I've been working on a poster for my Illustration class, for the Brooklyn Book Festival in 2010. I unfortunately don't have a scan to post, but I want to write a little about inking and line.

I don't really have a settled method for inking, but I do know that having everything look stiff in the final makes me crazy, so for this poster I tried to get all the real drawing done in the inking. I did a really rough sketch just so I would know where everything was, then went over the general shapes at a lightbox and used the original rough sketch for guidance.

In inking, I did the foreground characters first with a thin marker point. I wanted them to be attention getting, much moreso than the background. Tonight I went over the lines I already inked, selectively thickening them and adding detail, on the theory that it would make them stand out more and be more interesting to look at.

Then I went over the background, using a thin, unvarying line.

I originally thought it would be better in general to have a bright foreground over a greyish background...I think it comes from my days reading MAD, where very often the backgrounds were a gray ink wash. However, after poring over old cartoon stills and Frank, I think I'm much better off with dark foreground figures on light background. They pop out more. They don't even have to be black, though areas of black are really attention-grabbing, especially if they surround white areas like mouth or eyes or hands.

9/11/2009

Illustration Style homework




Professor asked us to illustrate an article from the NY Times about the criminalization of poverty. Cities and counties are increasingly cracking down on the homeless and imposing tough fines that disproportionally burden the poor, partly to fill the coffers during these "tough economic times". What strikes me in particular about this issue is that the law is tying people down to being poor, creating obstacles to a better life and being sternly self-righteous about it to boot. The original article has a very stark illustration of a shopping cart with prison bars, but I consider my strength to be more in cartooning than in creating really designy, symbolic images.
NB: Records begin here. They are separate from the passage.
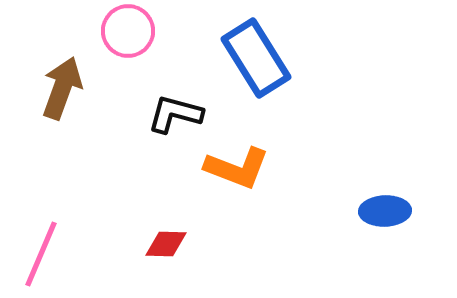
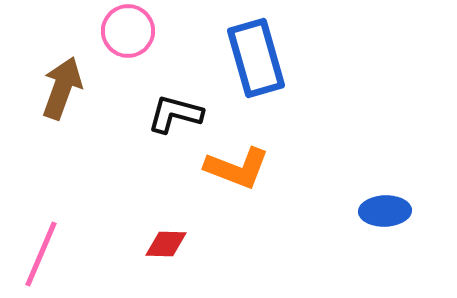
blue rectangle: rotated 16 degrees clockwise
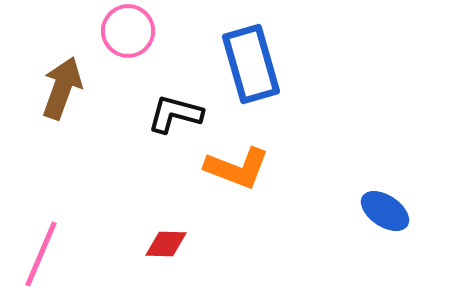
blue rectangle: moved 5 px left, 6 px down
blue ellipse: rotated 36 degrees clockwise
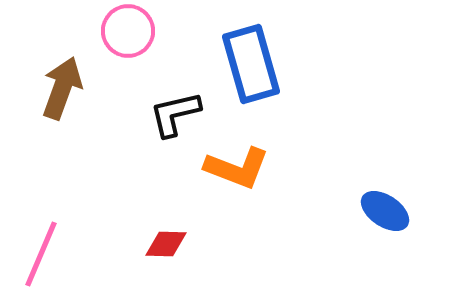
black L-shape: rotated 28 degrees counterclockwise
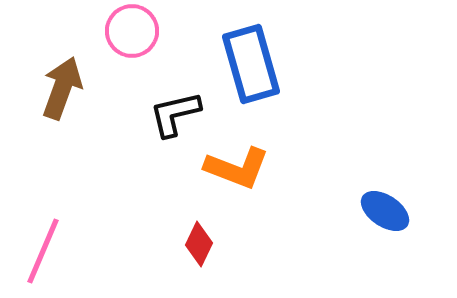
pink circle: moved 4 px right
red diamond: moved 33 px right; rotated 66 degrees counterclockwise
pink line: moved 2 px right, 3 px up
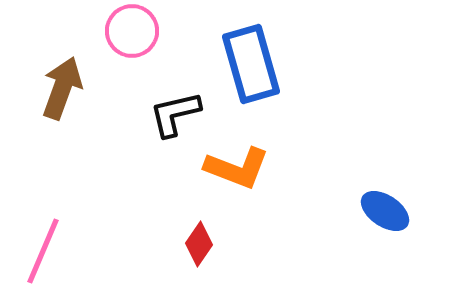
red diamond: rotated 9 degrees clockwise
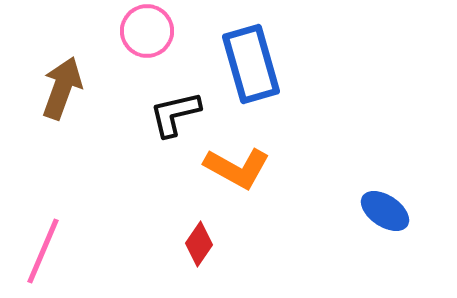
pink circle: moved 15 px right
orange L-shape: rotated 8 degrees clockwise
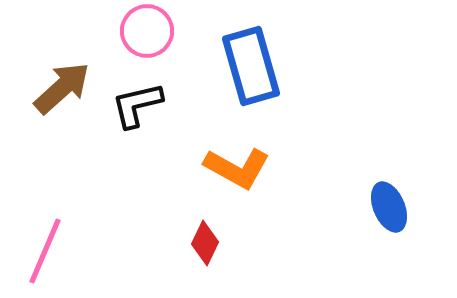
blue rectangle: moved 2 px down
brown arrow: rotated 28 degrees clockwise
black L-shape: moved 38 px left, 9 px up
blue ellipse: moved 4 px right, 4 px up; rotated 33 degrees clockwise
red diamond: moved 6 px right, 1 px up; rotated 9 degrees counterclockwise
pink line: moved 2 px right
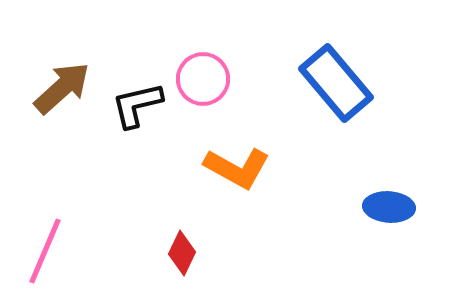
pink circle: moved 56 px right, 48 px down
blue rectangle: moved 85 px right, 17 px down; rotated 24 degrees counterclockwise
blue ellipse: rotated 63 degrees counterclockwise
red diamond: moved 23 px left, 10 px down
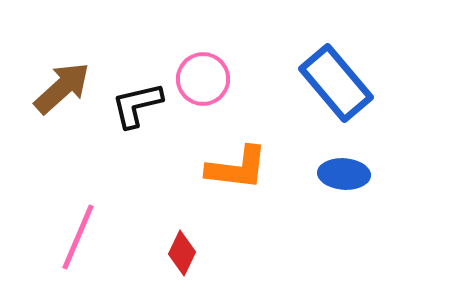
orange L-shape: rotated 22 degrees counterclockwise
blue ellipse: moved 45 px left, 33 px up
pink line: moved 33 px right, 14 px up
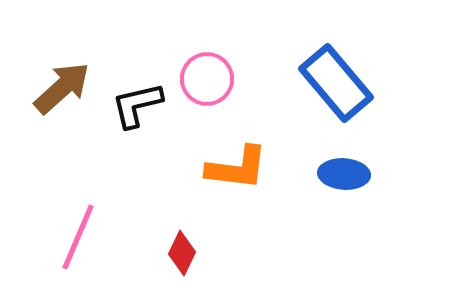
pink circle: moved 4 px right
The border around the cartoon is quite sloppy, and I worry that the greys on the poor vet blur together and make him hard to make out clearly. However, I'm happy how the policeman came out. The line work and the background especially owe something to my studies of Frank.

9/09/2009

Preston Blair studies

Preston Blair was an animator at Disney and MGM. Among other things, he worked on Fantasia, doing parts of the Sorceror's Apprentice and the hippo ballet.

He also wrote a series of animation books. They're a how-to on drawing cartoon characters. Over the past few days I've been working on some exercises from his 1rst book, which was published long ago but is available online at the Animation Archives: Preston Blair's Animation First Edition.

I also did some tracings of panels from The Portable Frank to study how they work and absorb the ideas into my brain. My aim is to draw funny animal characters as skillfully as the cartoonists I admired growing up.

This line of study has been inspired by JohnK's Cartoon College.

The pages I've been studying:

Construction of the Head



More Construction of the Head

9/01/2009

Some creepy Don Knotts guy.




Ghost World is a "graphic novel" by Daniel Clowes, which was made into a movie in 1999. One of the most striking things about the book is that all of the panels use a cyan wash for shading, as if the characters are perpetually sitting in front of a TV set in a darkened room. Or maybe you're the one in front of the TV, watching the characters...both the book and movie have a patient, voyeuristic tone.

The graphic novel has the guy above as a psychic who hangs out in a suburban cafe Enid Coleslaw, one of the main characters, frequents. She calls him "some creepy Don Knotts guy". In the movie, Steve Buscemi (who kind of looks like Don Knotts) is cast as Enid's middle aged buddy.